ごく普通の昼休みに、ヘッドホンをつけて、おすすめのプレイリストを何気なく開きました。聴こえてきたのは、あのレコードのノイズが入った、テンポが遅くて、ボーカルのないやつ。
数分後、私の頭の中が静かになりました。興奮でも、癒しでもなく、ただ久しぶりに感じる「ちょうどいい」状態でした。覚めているけど、緊張していない。リラックスしているけど、眠くもない。
それが lofi だった
あとで知ったのですが、私を静かにしてくれたあの音楽は lofi と呼ばれているそうです。

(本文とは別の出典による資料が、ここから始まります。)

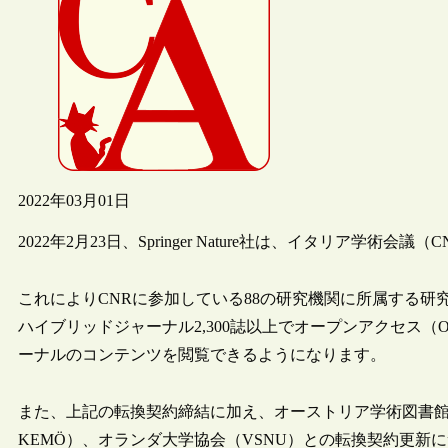
2022年03月01日
2022年2月23日、Springer Nature社は、イタリア学
これによりCNRに参加している88の研究機関に所属する研究者はSp
ハイブリッドジャーナル2,300誌以上でオープンアクセス
ーナルのコンテンツを閲覧できるようになります。
また、上記の転換契約締結に加え、オーストリア学術図書館コンソーシアム（K
KEMÖ）、オランダ大学協会（VSNU）との転換契約更新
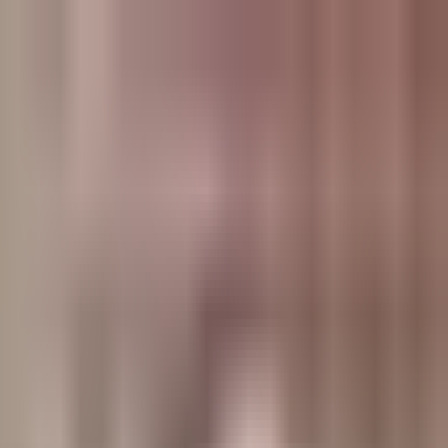
وبلاگ
صفحه اصلی
همه مطالب
اخبار
مقالات
آموزش‌ها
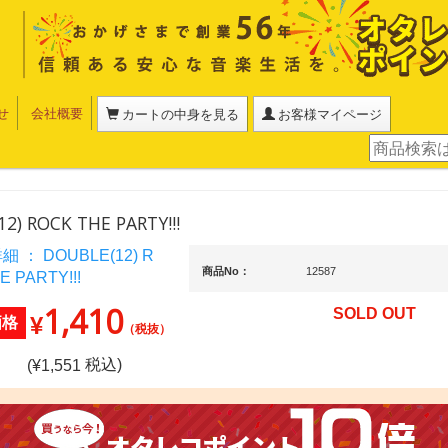
せ
会社概要
カートの中身を見る
お客様マイページ
2) ROCK THE PARTY!!!
商品No：
12587
1,410
SOLD OUT
¥
価格
（税抜）
税込)
(¥
1,551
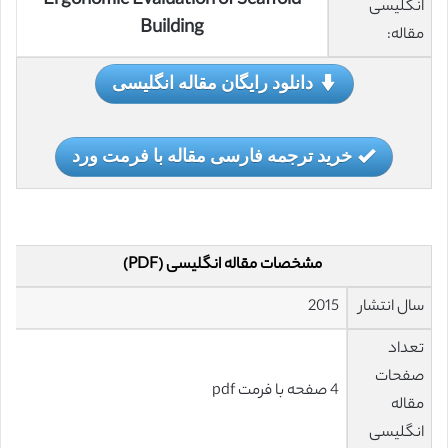
Ergonomic Evaluation of Scaffold
انگلیسی
Building
مقاله:
دانلود رایگان مقاله انگلیسی
خرید ترجمه فارسی مقاله با فرمت ورد
مشخصات مقاله انگلیسی (PDF)
سال انتشار
2015
تعداد
صفحات
4 صفحه با فرمت pdf
مقاله
انگلیسی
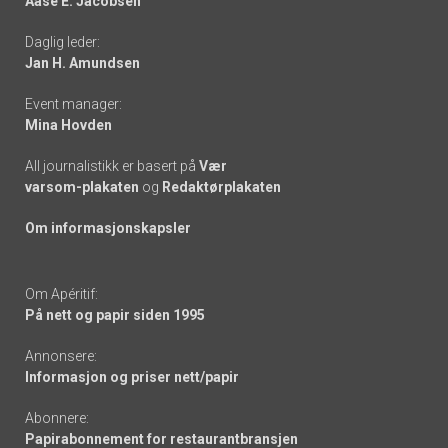
Aase E. Jacobsen
-
Daglig leder:
links
Jan H. Amundsen
Event manager:
Mina Hovden
All journalistikk er basert på
Vær
varsom-plakaten
og
Redaktørplakaten
Om informasjonskapsler
Om Apéritif:
På nett og papir siden 1995
Annonsere:
Informasjon og priser nett/papir
Abonnere:
Papirabonnement for restaurantbransjen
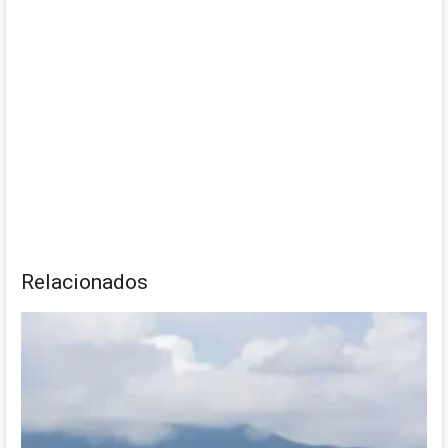
Relacionados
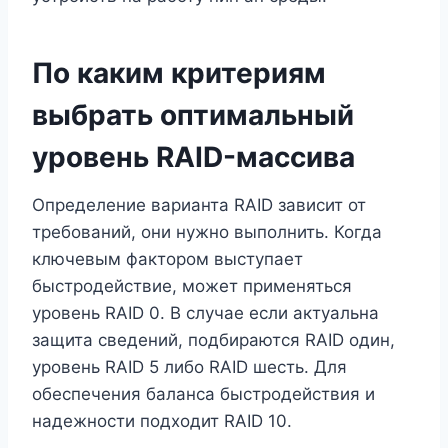
По каким критериям
выбрать оптимальный
уровень RAID-массива
Определение варианта RAID зависит от
требований, они нужно выполнить. Когда
ключевым фактором выступает
быстродействие, может применяться
уровень RAID 0. В случае если актуальна
защита сведений, подбираются RAID один,
уровень RAID 5 либо RAID шесть. Для
обеспечения баланса быстродействия и
надежности подходит RAID 10.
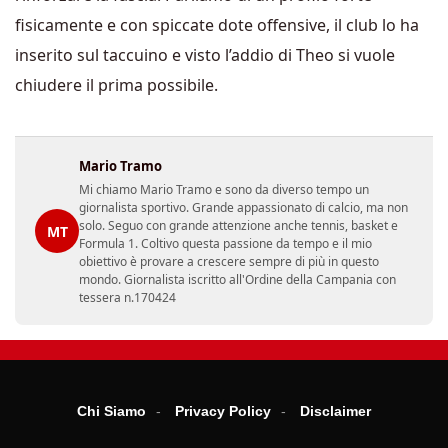
fisicamente e con spiccate dote offensive, il club lo ha
inserito sul taccuino e visto l’addio di Theo si vuole
chiudere il prima possibile.
Mario Tramo
Mi chiamo Mario Tramo e sono da diverso tempo un
giornalista sportivo. Grande appassionato di calcio, ma non
solo. Seguo con grande attenzione anche tennis, basket e
MT
Formula 1. Coltivo questa passione da tempo e il mio
obiettivo è provare a crescere sempre di più in questo
mondo. Giornalista iscritto all'Ordine della Campania con
tessera n.170424
Chi Siamo
Privacy Policy
Disclaimer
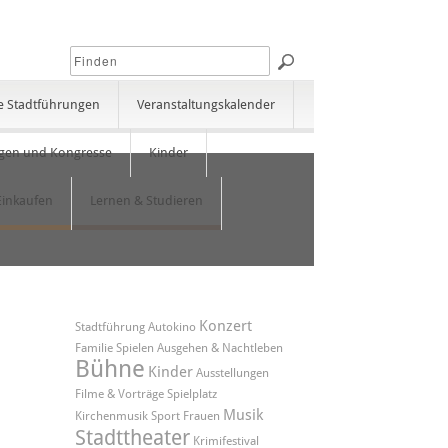
e Stadtführungen
Veranstaltungskalender
gen und Kongresse
Kinder
Einkaufen
Lernen & Studieren
Konzert
Stadtführung
Autokino
Familie
Spielen
Ausgehen & Nachtleben
Bühne
Kinder
Ausstellungen
Filme & Vorträge
Spielplatz
Musik
Kirchenmusik
Sport
Frauen
Stadttheater
Krimifestival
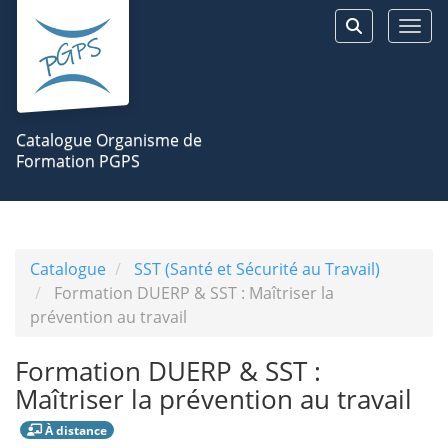
Aller au menu principal
Aller au contenu principal
Personnaliser l'interface
Togg
Rechercher 
Catalogue Organisme de
Formation PGPS
Catalogue
SST (Santé et Sécurité au Travail)
Formation DUERP & SST : Maîtriser la
prévention au travail
Formation DUERP & SST :
Maîtriser la prévention au travail
À distance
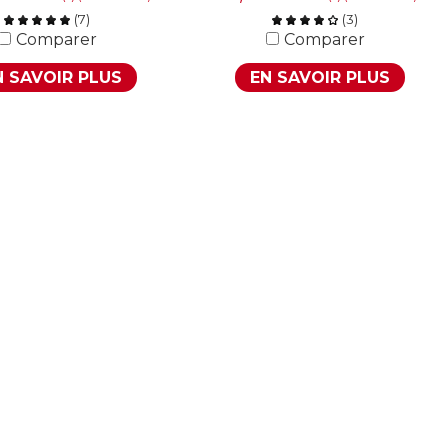
(
7
)
(
3
)
Comparer
Comparer
N SAVOIR PLUS
EN SAVOIR PLUS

気になって、lofi が「なぜ効くのか」を少し調べてみました。いくつかの説(マスキング効果、低い認知負荷、α 波、副交感神経の活性化……)があるようですが、本当かどうかは分かりません。でも、理屈は重要じゃない、と私は思います。気持ちよく聴けて、リラックスできれば、それで十分です。
そうしているうちに、私の日常の必需品はこうなりました——
コーヒーは疲れに、lofi は緊張に。
片方は自分を加速させ、もう片方は静かに落ち着かせてくれる。
摩擦は「開く」の中に隠れていた
聴けば聴くほど、新しい問題に気づきました——
毎日「lofi を開く」という行為自体に、摩擦があるのです。大きな摩擦ではありません。でも、毎日いろんな場面で起こります(起きて歯を磨くとき、通勤、仕事を始めるとき、昼休み、食事、散歩、お風呂、寝る前……)。積み重なると、ひとつの消耗になっていきました。
ある時、仕事に集中しようと思って、lofi を流そうとしました。スマホを解錠して、音楽アプリを開いて、広告をスキップして、「lofi」と検索して、プレイリストを選んで、ロードを待って……音楽が実際に流れ始めるころには、何のためにこれをやっていたのかを忘れていました。
本来、lofi で状態を切り替えたかったのに、開くだけで、自分の状態がすでに別のところへ持っていかれていました。
必要なのはスイッチだった
なぜ、ワンタップで lofi になる、たった一つのものが存在しないのか?
プレイリストの奥に埋もれていない。判断もいらない。待つ必要もない。場所も選ばない。
ただ一つのもの。タップする。それが lofi。電灯のスイッチみたいに、押せば点く。
仕事を始めるときにタップ。状態に入る。
通勤のときにタップ。外の音を遮る。
寝る前にタップ。身体も心も落ち着かせる。
なにより、飛行機の中でもタップできる。乱気流が来ても、緊張しない。
仕事と生活のストレスは消えません。でも、感情は自分で持てる。lofi スイッチは、感情の安定装置のようなものです。
ネットで探し回りましたが、私が思い描くスイッチは見つかりませんでした。それで、自分で作り始めました。
1.0 の前に
このスイッチを、少しずつ、約三ヶ月かけて磨きました。アイデアから雛形になり、雛形から本物のスイッチになりました。
最終的に、こうなりました——
一歩、二秒、ゼロ判断。
開けば、lofi。
選ばない。広告なし。電波なしでも動く。
今、1.0 ビルドがほぼ完成しています。私は毎日使っていて、身近な人にも勧め始めました。
Lofi Switch が公開されたら、もっと私と同じような人に出会えたらいいなと思っています。
集中したい、リラックスしたい、眠りたい——そんなときに、タップひとつで、lofi に。